This is the create collection function in core - it looks like it's using collection serializer. If you look in create_item above, it's using prep_create_item.

jonhealy1 commented 2 months ago

Most of the logic is here in serializers - https://github.com/stac-utils/stac-fastapi-elasticsearch-opensearch/blob/main/stac_fastapi/core/stac_fastapi/core/serializers.py

pedro-cf commented 2 months ago

Ok the issue seems to be that in the this stac-fastapi.core.TransactionsClient.create_item the return is the stac_types.Item in Line 680

https://github.com/stac-utils/stac-fastapi-elasticsearch-opensearch/blob/c8a07aed3a8734e65861f69ee946cee272061fbe/stac_fastapi/core/stac_fastapi/core/core.py#L643-L680

when it should be returning ItemSerializer.db_to_stac(item, base_url)

just like it does in create_collection/update_collection and update_item (I was wrong update_item actually returns the proper item with links)

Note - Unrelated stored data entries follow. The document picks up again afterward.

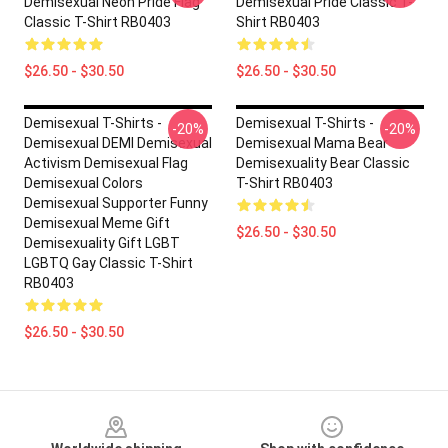
Demisexual Neon Pride Flag
Demisexual Pride Classic T-
Classic T-Shirt RB0403
Shirt RB0403
$26.50 - $30.50
$26.50 - $30.50
Demisexual T-Shirts -
Demisexual T-Shirts -
-20%
-20%
Demisexual DEMI Demisexual
Demisexual Mama Bear
Activism Demisexual Flag
Demisexuality Bear Classic
Demisexual Colors
T-Shirt RB0403
Demisexual Supporter Funny
Demisexual Meme Gift
$26.50 - $30.50
Demisexuality Gift LGBT
LGBTQ Gay Classic T-Shirt
RB0403
$26.50 - $30.50
Footer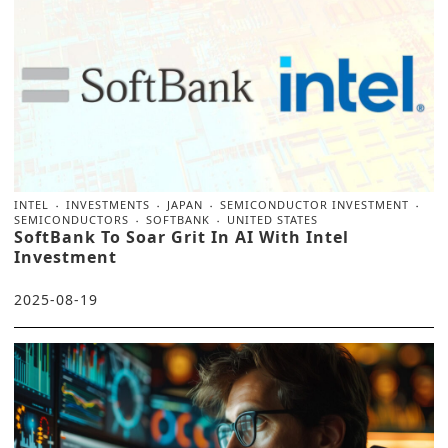
INTEL
INVESTMENTS
JAPAN
SEMICONDUCTOR INVESTMENT
SEMICONDUCTORS
SOFTBANK
UNITED STATES
SoftBank To Soar Grit In AI With Intel
Investment
2025-08-19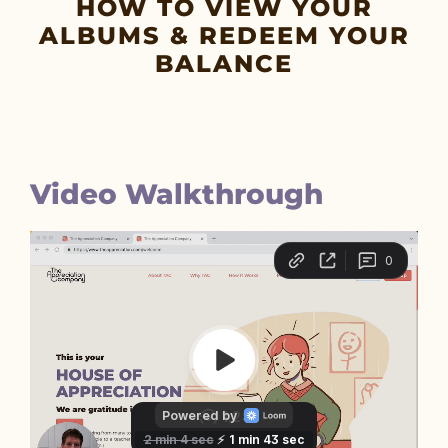
HOW TO VIEW YOUR
ALBUMS & REDEEM YOUR
BALANCE
Video Walkthrough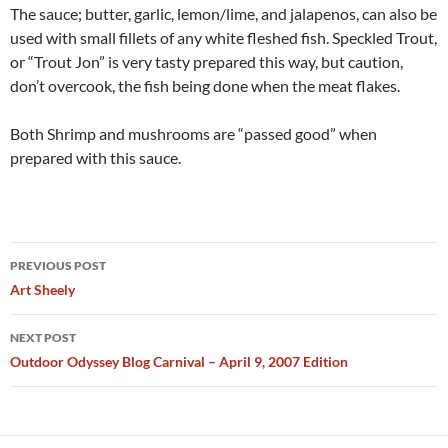
The sauce; butter, garlic, lemon/lime, and jalapenos, can also be
used with small fillets of any white fleshed fish. Speckled Trout,
or “Trout Jon” is very tasty prepared this way, but caution,
don’t overcook, the fish being done when the meat flakes.
Both Shrimp and mushrooms are “passed good” when
prepared with this sauce.
Post
PREVIOUS POST
navigation
Art Sheely
NEXT POST
Outdoor Odyssey Blog Carnival – April 9, 2007 Edition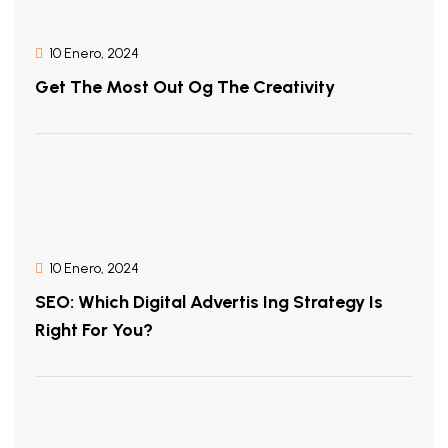
10 Enero, 2024
Get The Most Out Og The Creativity
10 Enero, 2024
SEO: Which Digital Advertis Ing Strategy Is
Right For You?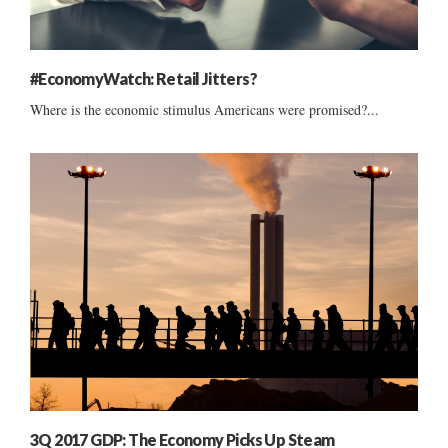
#EconomyWatch: Retail Jitters?
Where is the economic stimulus Americans were promised?...
3Q 2017 GDP: The Economy Picks Up Steam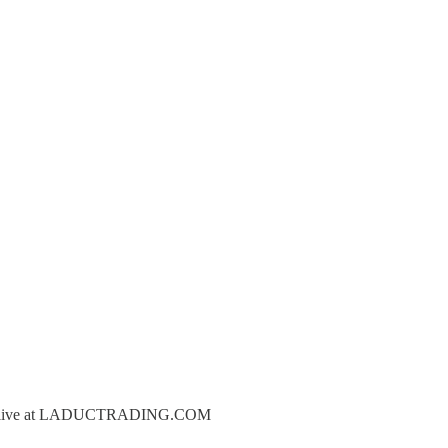
oin us live at LADUCTRADING.COM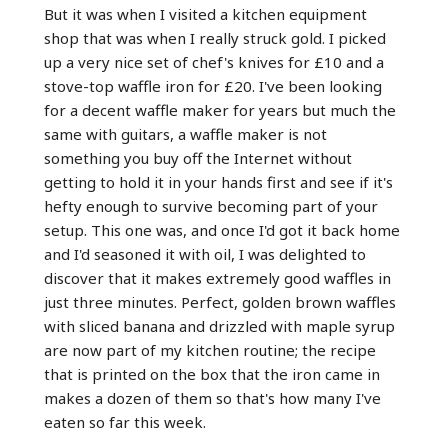
But it was when I visited a kitchen equipment
shop that was when I really struck gold. I picked
up a very nice set of chef's knives for £10 and a
stove-top waffle iron for £20. I've been looking
for a decent waffle maker for years but much the
same with guitars, a waffle maker is not
something you buy off the Internet without
getting to hold it in your hands first and see if it's
hefty enough to survive becoming part of your
setup. This one was, and once I'd got it back home
and I'd seasoned it with oil, I was delighted to
discover that it makes extremely good waffles in
just three minutes. Perfect, golden brown waffles
with sliced banana and drizzled with maple syrup
are now part of my kitchen routine; the recipe
that is printed on the box that the iron came in
makes a dozen of them so that's how many I've
eaten so far this week.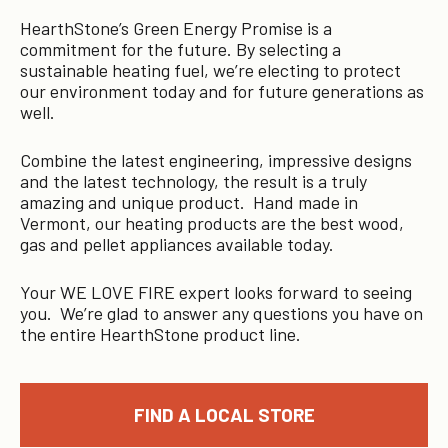
HearthStone’s Green Energy Promise is a
commitment for the future. By selecting a
sustainable heating fuel, we’re electing to protect
our environment today and for future generations as
well.
Combine the latest engineering, impressive designs
and the latest technology, the result is a truly
amazing and unique product. Hand made in
Vermont, our heating products are the best wood,
gas and pellet appliances available today.
Your WE LOVE FIRE expert looks forward to seeing
you. We’re glad to answer any questions you have on
the entire HearthStone product line.
FIND A LOCAL STORE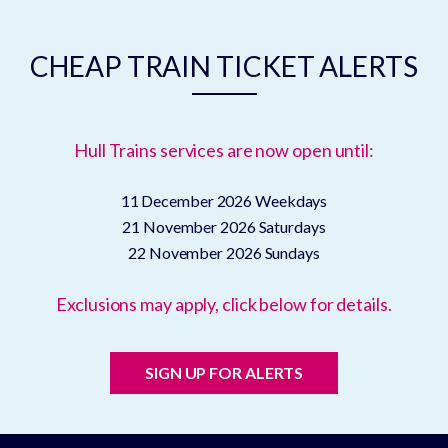
CHEAP TRAIN TICKET ALERTS
Hull Trains services are now open until:
11 December 2026
Weekdays
21 November 2026
Saturdays
22 November 2026
Sundays
Exclusions may apply, click below for details.
SIGN UP FOR ALERTS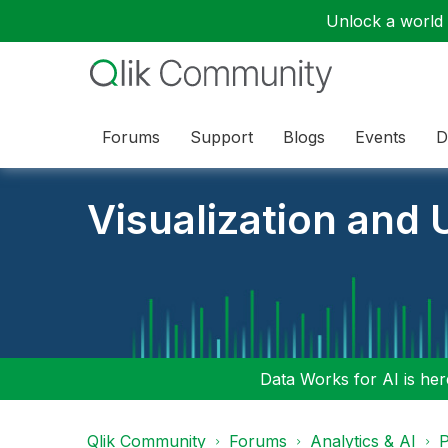
Unlock a world o
Forums
Support
Blogs
Events
D
Visualization and U
Data Works for AI is here
Qlik Community
Forums
Analytics & AI
P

https://github.com/stac-utils/stac-fastapi-elasticsearch-opensearch/blob/c8a07aed3a8734e65861f69ee946cee272061fbe/stac_fastapi/core/stac_fastapi/core/core.py#L683-L709

Updating stac-fastapi.core.TransactionsClient.create_item with:

            item = await self.database.prep_create_item(item=item, base_url=base_url)
            await self.database.create_item(item, refresh=kwargs.get("refresh", False))
            # return item
            return ItemSerializer.db_to_stac(item, base_url)

does seem to fix the issue, but I'm not sure if it creates bugs elsewhere... even though tests seem to pass.

jonhealy1 commented 2 months ago

Definitely makes sense I think